Error codes are as follows:

Status Code Error Type
400 BadRequestError
401 AuthenticationError
403 PermissionDeniedError
404 NotFoundError
422 UnprocessableEntityError
429 RateLimitError
>=500 InternalServerError
N/A APIConnectionError

Timeouts

By default requests time out after 1 minute. You can configure this with a timeout option, which accepts a float or an httpx.Timeout object:

from notdiamond import NotDiamond

# Configure the default for all requests:
client = NotDiamond(
    # 20 seconds (default is 1 minute)
    timeout=20.0,
)

# More granular control:
client = NotDiamond(
    timeout=httpx.Timeout(60.0, read=5.0, write=10.0, connect=2.0),
)

# Override per-request (note: prompt optimization may take 10-30 minutes, so increase timeout accordingly):
client.with_options(timeout=120.0).prompt_optimization.get_optimziation_status(
    optimization_run_id="your-optimization-run-id"
)

On timeout, an APITimeoutError is thrown.

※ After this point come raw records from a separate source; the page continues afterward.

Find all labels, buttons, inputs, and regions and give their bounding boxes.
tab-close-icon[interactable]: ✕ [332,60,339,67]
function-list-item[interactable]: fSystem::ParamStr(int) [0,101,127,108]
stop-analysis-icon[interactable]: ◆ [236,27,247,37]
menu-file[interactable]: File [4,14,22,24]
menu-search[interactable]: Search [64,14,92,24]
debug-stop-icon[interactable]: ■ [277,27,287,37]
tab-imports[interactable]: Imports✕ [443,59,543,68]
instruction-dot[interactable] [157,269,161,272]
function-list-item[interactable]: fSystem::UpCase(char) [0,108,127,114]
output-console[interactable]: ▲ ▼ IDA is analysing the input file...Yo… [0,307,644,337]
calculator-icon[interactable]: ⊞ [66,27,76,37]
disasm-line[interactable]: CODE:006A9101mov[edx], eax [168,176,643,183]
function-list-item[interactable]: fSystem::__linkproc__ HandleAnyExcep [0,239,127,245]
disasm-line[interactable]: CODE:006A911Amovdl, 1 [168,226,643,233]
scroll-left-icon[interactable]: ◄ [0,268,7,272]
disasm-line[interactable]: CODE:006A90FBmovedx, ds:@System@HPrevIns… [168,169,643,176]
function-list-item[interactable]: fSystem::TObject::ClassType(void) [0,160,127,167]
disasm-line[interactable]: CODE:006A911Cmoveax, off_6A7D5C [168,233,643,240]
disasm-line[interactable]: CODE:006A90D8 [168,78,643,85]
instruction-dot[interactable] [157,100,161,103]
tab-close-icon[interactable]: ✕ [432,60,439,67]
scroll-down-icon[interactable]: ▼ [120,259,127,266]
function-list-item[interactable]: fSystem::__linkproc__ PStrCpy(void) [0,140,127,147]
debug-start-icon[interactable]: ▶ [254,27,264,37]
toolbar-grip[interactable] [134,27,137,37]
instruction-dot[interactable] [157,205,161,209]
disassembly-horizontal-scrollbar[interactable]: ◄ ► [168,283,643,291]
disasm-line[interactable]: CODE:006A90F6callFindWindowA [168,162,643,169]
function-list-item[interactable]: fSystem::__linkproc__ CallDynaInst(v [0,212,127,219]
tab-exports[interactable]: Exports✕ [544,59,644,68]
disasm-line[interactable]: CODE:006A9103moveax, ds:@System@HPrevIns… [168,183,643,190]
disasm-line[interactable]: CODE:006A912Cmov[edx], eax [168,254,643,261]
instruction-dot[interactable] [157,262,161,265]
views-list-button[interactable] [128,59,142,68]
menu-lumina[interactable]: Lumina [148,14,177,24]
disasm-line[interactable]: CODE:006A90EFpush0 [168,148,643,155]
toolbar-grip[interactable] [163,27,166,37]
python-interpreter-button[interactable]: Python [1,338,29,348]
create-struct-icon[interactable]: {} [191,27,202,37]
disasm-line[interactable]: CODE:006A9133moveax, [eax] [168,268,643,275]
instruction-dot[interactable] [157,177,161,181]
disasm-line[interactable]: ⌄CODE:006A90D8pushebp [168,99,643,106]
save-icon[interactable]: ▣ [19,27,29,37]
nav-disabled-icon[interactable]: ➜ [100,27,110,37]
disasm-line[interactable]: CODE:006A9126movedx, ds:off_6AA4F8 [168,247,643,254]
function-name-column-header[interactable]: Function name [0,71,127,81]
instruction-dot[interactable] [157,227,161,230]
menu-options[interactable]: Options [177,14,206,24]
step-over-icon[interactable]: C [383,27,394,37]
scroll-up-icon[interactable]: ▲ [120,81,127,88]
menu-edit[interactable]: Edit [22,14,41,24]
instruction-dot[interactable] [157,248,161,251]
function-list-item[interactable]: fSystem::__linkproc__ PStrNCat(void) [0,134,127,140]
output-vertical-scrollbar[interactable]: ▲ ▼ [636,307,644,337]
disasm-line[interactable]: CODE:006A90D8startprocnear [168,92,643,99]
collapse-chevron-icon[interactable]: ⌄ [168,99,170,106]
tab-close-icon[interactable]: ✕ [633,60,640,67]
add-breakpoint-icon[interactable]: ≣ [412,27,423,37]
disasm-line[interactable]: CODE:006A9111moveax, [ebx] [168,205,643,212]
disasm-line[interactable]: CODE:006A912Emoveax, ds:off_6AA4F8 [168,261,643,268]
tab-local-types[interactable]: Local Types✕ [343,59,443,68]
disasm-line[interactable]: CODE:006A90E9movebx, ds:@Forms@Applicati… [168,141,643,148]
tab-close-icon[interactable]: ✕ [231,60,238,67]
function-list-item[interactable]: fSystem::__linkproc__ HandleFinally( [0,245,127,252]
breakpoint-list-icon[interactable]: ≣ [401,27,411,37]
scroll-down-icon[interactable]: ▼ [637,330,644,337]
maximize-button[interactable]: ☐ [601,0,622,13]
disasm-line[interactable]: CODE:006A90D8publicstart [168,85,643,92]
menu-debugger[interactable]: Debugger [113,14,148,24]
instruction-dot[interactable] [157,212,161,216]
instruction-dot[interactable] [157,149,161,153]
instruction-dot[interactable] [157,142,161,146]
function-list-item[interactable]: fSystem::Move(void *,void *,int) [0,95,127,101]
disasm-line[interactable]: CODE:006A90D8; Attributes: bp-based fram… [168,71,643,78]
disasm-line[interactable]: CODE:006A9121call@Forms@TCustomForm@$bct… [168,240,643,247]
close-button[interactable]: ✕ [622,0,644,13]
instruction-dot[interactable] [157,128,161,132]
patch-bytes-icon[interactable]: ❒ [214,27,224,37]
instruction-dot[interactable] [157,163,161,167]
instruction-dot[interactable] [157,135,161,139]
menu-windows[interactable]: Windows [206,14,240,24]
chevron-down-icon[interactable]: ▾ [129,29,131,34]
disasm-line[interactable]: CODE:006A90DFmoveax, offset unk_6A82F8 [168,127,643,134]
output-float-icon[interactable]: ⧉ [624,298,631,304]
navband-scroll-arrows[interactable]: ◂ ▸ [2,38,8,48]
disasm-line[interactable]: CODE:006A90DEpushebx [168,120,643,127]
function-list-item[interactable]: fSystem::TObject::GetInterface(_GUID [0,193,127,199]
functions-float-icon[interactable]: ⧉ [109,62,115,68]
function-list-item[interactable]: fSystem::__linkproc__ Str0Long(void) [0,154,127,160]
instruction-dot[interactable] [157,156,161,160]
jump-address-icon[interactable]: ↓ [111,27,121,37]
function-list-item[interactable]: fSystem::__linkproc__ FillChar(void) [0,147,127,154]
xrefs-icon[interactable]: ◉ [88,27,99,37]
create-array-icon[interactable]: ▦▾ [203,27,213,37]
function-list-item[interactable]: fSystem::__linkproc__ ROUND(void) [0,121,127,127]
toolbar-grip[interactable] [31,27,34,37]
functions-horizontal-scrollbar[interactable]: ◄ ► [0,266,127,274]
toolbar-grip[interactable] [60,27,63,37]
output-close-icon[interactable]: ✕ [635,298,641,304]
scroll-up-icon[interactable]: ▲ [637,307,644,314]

Note that requests that time out are retried twice by default.

Advanced

These methods return an APIResponse object.

Making custom/undocumented requests

This library is typed for convenient access to the documented API.

If you need to access undocumented endpoints, params, or response properties, the library can still be used.

Undocumented endpoints

To make requests to undocumented endpoints, you can make requests using client.get, client.post, and other http verbs. Options on the client will be respected (such as retries) when making this request.

import httpx

response = client.post(
    "/foo",
    cast_to=httpx.Response,
    body={"my_param": True},
)

print(response.headers.get("x-foo"))

Undocumented request params

If you want to explicitly send an extra param, you can do so with the extra_query, extra_body, and extra_headers request options.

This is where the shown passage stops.